[[ Stored data, beginning ]]
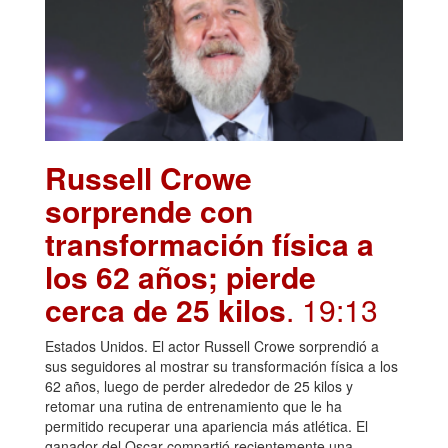
Russell Crowe
sorprende con
transformación física a
los 62 años; pierde
cerca de 25 kilos
. 19:13
Estados Unidos. El actor Russell Crowe sorprendió a
sus seguidores al mostrar su transformación física a los
62 años, luego de perder alrededor de 25 kilos y
retomar una rutina de entrenamiento que le ha
permitido recuperar una apariencia más atlética. El
ganador del Oscar compartió recientemente una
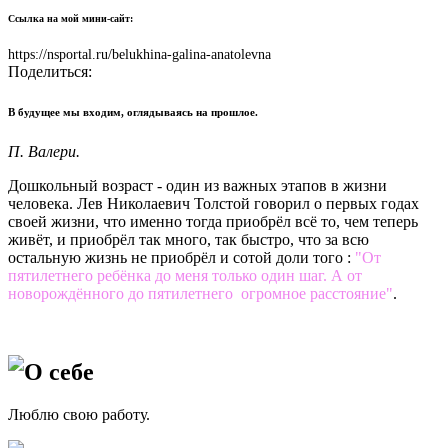
Ссылка на мой мини-сайт:
https://nsportal.ru/belukhina-galina-anatolevna
Поделиться:
В будущее мы входим, оглядываясь на прошлое.
П. Валери.
Дошкольный возраст - один из важных этапов в жизни
человека. Лев Николаевич Толстой говорил о первых годах
своей жизни, что именно тогда приобрёл всё то, чем теперь
живёт, и приобрёл так много, так быстро, что за всю
остальную жизнь не приобрёл и сотой доли того :
"От
пятилетнего ребёнка до меня только один шаг. А от
новорождённого до пятилетнего огромное расстояние"
.
О себе
Люблю свою работу.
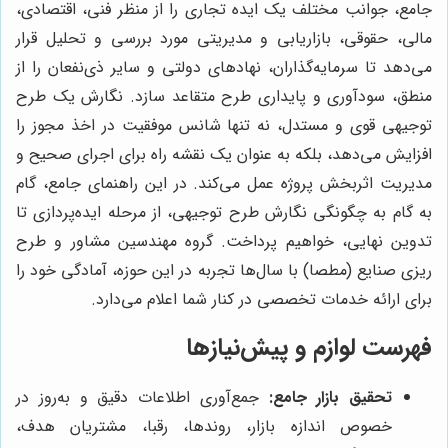
جامع، جوانب مختلف یک ایده تجاری را از منظر فنی، اقتصادی،
مالی، حقوقی، بازاریابی و مدیریتی مورد بررسی و تحلیل قرار
می‌دهد تا سرمایه‌گذاران، نهادهای دولتی و سایر ذی‌نفعان را از
منطق، سودآوری و پایداری طرح متقاعد سازد. نگارش یک طرح
توجیهی قوی و مستدل، نه تنها شانس موفقیت در اخذ مجوز را
افزایش می‌دهد، بلکه به عنوان یک نقشه راه برای اجرای صحیح و
مدیریت اثربخش پروژه عمل می‌کند. در این راهنمای جامع، گام
به گام به چگونگی نگارش طرح توجیهی، از مرحله ایده‌پردازی تا
تدوین نهایی، خواهیم پرداخت. گروه مهندسین مشاور و طرح
ریزی صنایع (مطصا) با سال‌ها تجربه در این حوزه، آمادگی خود را
برای ارائه خدمات تخصصی در کنار شما اعلام می‌دارد.
فهرست لوازم و پیش‌نیازها
تحقیق بازار جامع:
جمع‌آوری اطلاعات دقیق و به‌روز در
خصوص اندازه بازار، روندها، رقبا، مشتریان هدف،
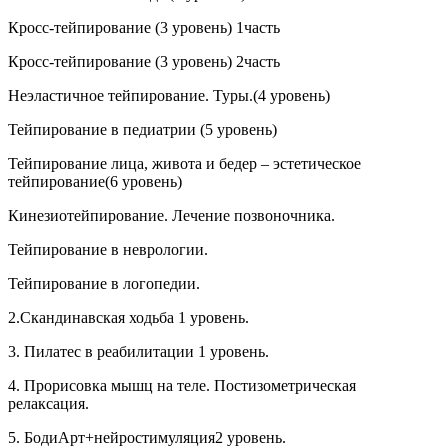
Кросс-тейпирование (3 уровень) 1часть
Кросс-тейпирование (3 уровень) 2часть
Неэластичное тейпирование. Туры.(4 уровень)
Тейпирование в педиатрии (5 уровень)
Тейпирование лица, живота и бедер – эстетическое
тейпирование(6 уровень)
Кинезиотейпирование. Лечение позвоночника.
Тейпирование в неврологии.
Тейпирование в логопедии.
2.Скандинавская ходьба 1 уровень.
3. Пилатес в реабилитации 1 уровень.
4. Прорисовка мышц на теле. Постизометрическая
релаксация.
5. БодиАрт+нейростимуляция2 уровень.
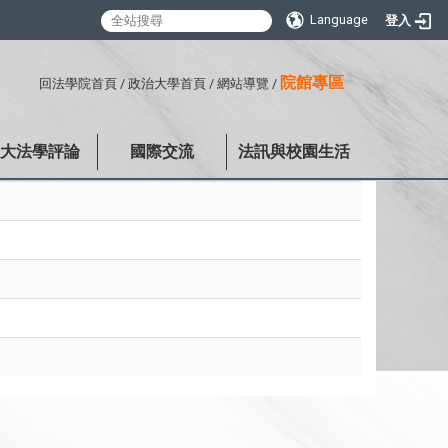
Language
登入
:::
院館專區
回法學院首頁
/
政治大學首頁
/
網站導覽
/
政大法學評論
國際交流
法訊與校園生活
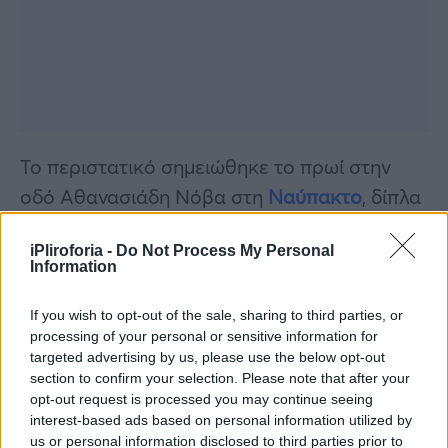
Το περιστατικό σημειώθηκε το πρωί στην
οδό Αθανασιάδη Νόβα στη
Ναύπακτο
, δίπλα
από το 1ο Γυμνάσιο της πόλης. Σύμφωνα με
iPliroforia -
Do Not Process My Personal
τις πληροφορίες του npress.gr, ένας
Information
45χρονος εργάτης αλβανικής καταγωγής,
γνωστός στην τοπική κοινωνία ως Ντίνο,
If you wish to opt-out of the sale, sharing to third parties, or
processing of your personal or sensitive information for
τραυματίστηκε σοβαρά στο κεφάλι έπειτα
targeted advertising by us, please use the below opt-out
από πτώση από σκαλωσιά, κατά τη διάρκεια
section to confirm your selection. Please note that after your
opt-out request is processed you may continue seeing
εργασιών ανακαίνισης σε κατοικία.
interest-based ads based on personal information utilized by
us or personal information disclosed to third parties prior to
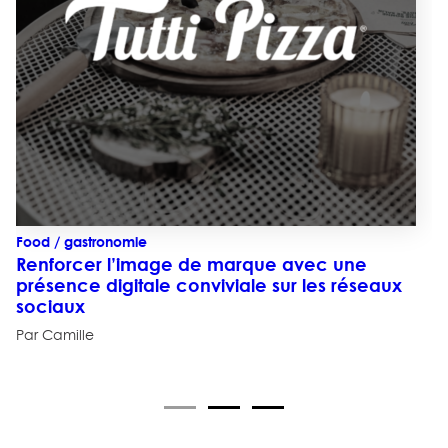
Food / gastronomie
Renforcer l’image de marque avec une
présence digitale conviviale sur les réseaux
sociaux
Par Camille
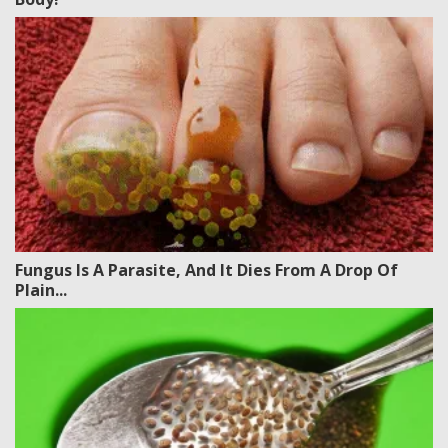
Fungus Is A Parasite, And It Dies From A Drop Of
Plain...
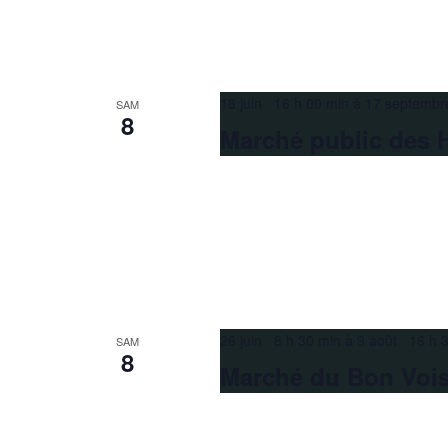
18 juin 16 h 00 min
à
17 septembr
SAM
8
Marché public des 
26 juin 8 h 30 min
à
9 août 16 h 
SAM
8
Marché du Bon Voi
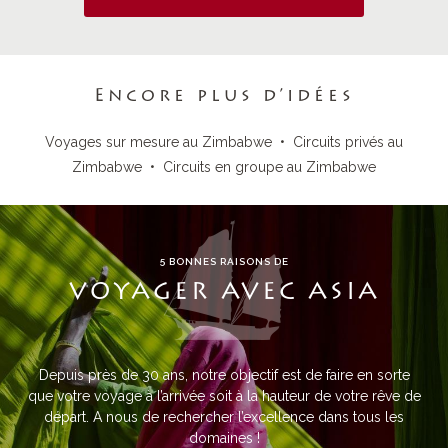
Encore plus d’idées
Voyages sur mesure au Zimbabwe
•
Circuits privés au
Zimbabwe
•
Circuits en groupe au Zimbabwe
5 BONNES RAISONS DE
VOYAGER AVEC ASIA
Depuis près de 30 ans, notre objectif est de faire en sorte
que votre voyage à l’arrivée soit à la hauteur de votre rêve de
départ. A nous de rechercher l’excellence dans tous les
domaines !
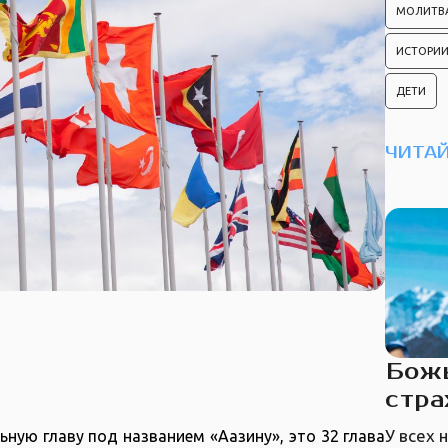
МОЛИТВ
ИСТОРИИ
ДЕТИ
ЧИТАЙ
Божь
стра
У всех 
ную главу под названием «Аазину», это 32 глава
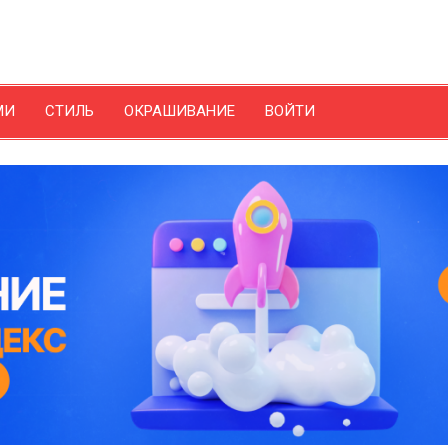
МИ
СТИЛЬ
ОКРАШИВАНИЕ
ВОЙТИ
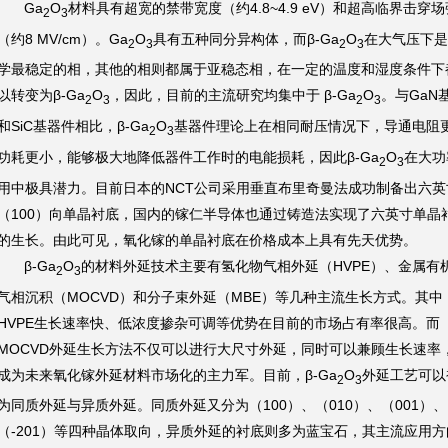
Ga
O
材料具有超宽的禁带宽度（约4.8~4.9 eV）和超高临界击穿场
2
3
（约8 MV/cm）。Ga
O
具有五种同分异构体，而β-Ga
O
在大气压下是
2
3
2
3
学最稳定的相，其他的相则都属于亚稳态相，在一定的温度和湿度条件下
以转变为β-Ga
O
，因此，目前的主流研究均集中于 β-Ga
O
。与GaN
2
3
2
3
和SiC基器件相比，β-Ga
O
基器件理论上在相同耐压情况下，导通电阻
2
3
功耗更小，能够极大地降低器件工作时的电能损耗，因此β-Ga
O
在大功
2
3
用中极具潜力。目前日本的NCT公司采用垂直布里奇曼法成功制备出六英
（100）向单晶衬底，国内的镓仁半导体也通过铸造法实现了六英寸单晶
的生长。由此可见，氧化镓的单晶衬底在价格成本上具有先天优势。
β-Ga
O
的材料外延技术主要有氢化物气相外延（HVPE）、金属有
2
3
气相沉积（MOCVD）和分子束外延（MBE）等几种主流生长方式。其中
HVPE生长速率快、低浓度掺杂可调等优势在目前的市场占有率很高。而
MOCVD外延生长方法不仅可以进行大尺寸外延，同时可以兼顾生长速率
成为未来氧化镓外延材料市场化的主力军。目前，β-Ga
O
外延工艺可以
2
3
为同质外延与异质外延。同质外延又分为（100）、（010）、（001）、
（-201）等四种晶体取向，异质外延的衬底则多为蓝宝石，其主流应用方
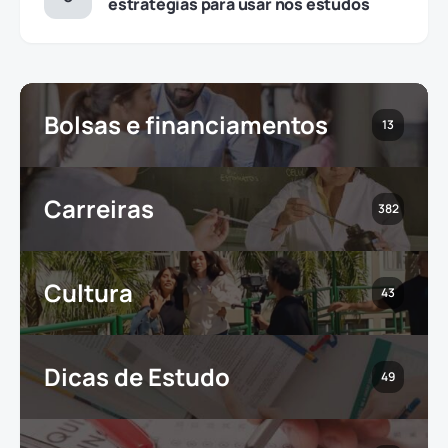
estratégias para usar nos estudos
Bolsas e financiamentos
13
Carreiras
382
Cultura
43
Dicas de Estudo
49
[[ Stored data, end ]]
__Work to complete__.
If a line in the records has the word "Russell", copy that line.

__Answer for the task__.
Russell Crowe
Estados Unidos. El actor Russell Crowe sorprendió a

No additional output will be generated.